Today was mostly in Honfleur, an ancient seaport on the English Channel, just across the mouth of the Seine from Le Havre.

Friend Catherine loaned us a book of "Chateux of Normandie" that listed many fine old houses. Today we actually set out to find one, Chateau Cricqueville-en-Auge. And we did find it. Like most in that book, it's private, not open to the public. But one can take a picture from the road, and we did.

Chateau Cricqueville-en-Auge

This was about a perfect spring morning. We're several kilometers from the motorway and except for birdsong, it's so quiet you want to tiptoe. Cool air, bright sun, grass still damp. Very nice.

Into Honfleur, where the first stop was a quirky museum memorializing the life of Erik Satie. We are such ignoramuses, barely knowing Satie was a composer and nothing about his work. But at one point in the tour this theme played and we both knew it instantly.

In what TV shows have you heard this as background music?

The museum was anything but conventional. The intention is that the entire museum is a single work of art. You get an audio guide that automatically changes tracks as you walk from place to place, through disorienting spaces, up and down narrow stairways, seeing bits of Satie's life represented in drawings and projections and objects, and hearing bits of his writings or music. Not highly photographable, except when you emerge into an all-white room where a white piano is playing the Gymnopodie theme.

It wasn't an entirely successful presentation (it would probably be terrific, if one came knowing something about Satie) but it certainly was a change from other museums.

We ate lunch—a loaf of bread we bought this morning, with pork paté we bought yesterday—in a pleasant park watching kids on swings. Then, quite unaware of what awaited us, we walked around to Honfleur's Vieux Bassin, which was once the fishing boat harbor.

Is it Nice? Cannes? Nooooo...

Here was a tiny boat basin absolutely lined with cafés and crowds of happy tourists. Was this the chilly English Channel or the Mediterranean? What a kick!

Pictures, pictures, what to shoot next?

Marian's Monet.

Had to take a panorama.

Click to open a jumbo-sized 4000x1200 panorama

Tearing ourselves away from the harbor we walked a couple blocks to St. Catherine's Church, a church built in wood in a region where stone was the standard. But they had boat builders handy, and they used the material they knew. The nave roof looks like an inverted boat hull.

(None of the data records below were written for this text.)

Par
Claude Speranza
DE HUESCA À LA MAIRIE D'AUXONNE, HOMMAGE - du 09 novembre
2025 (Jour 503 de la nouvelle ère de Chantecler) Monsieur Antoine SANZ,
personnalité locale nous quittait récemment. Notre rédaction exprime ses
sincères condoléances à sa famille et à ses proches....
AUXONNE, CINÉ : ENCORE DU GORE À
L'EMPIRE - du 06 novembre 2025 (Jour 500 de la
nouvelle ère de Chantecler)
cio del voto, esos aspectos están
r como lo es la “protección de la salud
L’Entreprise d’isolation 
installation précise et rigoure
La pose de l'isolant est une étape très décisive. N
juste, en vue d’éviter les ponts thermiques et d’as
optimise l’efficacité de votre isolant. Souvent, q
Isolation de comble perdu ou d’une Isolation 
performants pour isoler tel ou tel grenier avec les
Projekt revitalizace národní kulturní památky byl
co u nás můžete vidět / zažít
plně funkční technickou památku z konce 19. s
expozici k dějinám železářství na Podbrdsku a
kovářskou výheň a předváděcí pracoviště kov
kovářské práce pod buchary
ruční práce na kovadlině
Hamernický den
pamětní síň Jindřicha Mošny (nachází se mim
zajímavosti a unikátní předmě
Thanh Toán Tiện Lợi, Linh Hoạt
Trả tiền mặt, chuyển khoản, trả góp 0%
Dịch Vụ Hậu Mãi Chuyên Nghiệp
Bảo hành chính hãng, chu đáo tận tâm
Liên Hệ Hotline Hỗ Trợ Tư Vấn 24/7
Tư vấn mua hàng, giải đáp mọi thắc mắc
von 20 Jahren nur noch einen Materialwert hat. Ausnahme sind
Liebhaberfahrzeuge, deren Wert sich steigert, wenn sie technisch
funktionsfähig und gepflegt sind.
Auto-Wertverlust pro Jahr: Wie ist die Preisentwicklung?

They were worried about fire, so they made the belfry, more likely to be hit by lightning, a separate structure.

While we were there we realized that a choir practice was going on. The choir sounded pretty good and the director was amazing. Marian poked David and whispered "Video!" So here we go, enjoy. Does anyone know the name of this piece of music?

After noodling around Honfleur some more we drove to the top of a nearby hill for a view of the Pont du Normandie, which bridges the mouth of the Seine. When it was opened in 1995 it was the longest cable-stayed bridge in the world at 2808 feet between the piers.

Since then a bridge in Japan and one in Greece have surpassed it. But hey, 3rd place isn't so bad.

This had been a very satisfying day, but it was getting long and our tempers were getting short so we set the GPS for Bayeux and buzzed home at 120 km/hr on the motorway.

1 comment:

  1. I quickly recognized the Satie melody (but like you, I never heard the composer's name before), but I have no clue as to what the church choir is singing.

    Your views of Honfleur harbor look the same as when I was there 25 years ago.

    Thanks for all of your great reports. I've savored every one.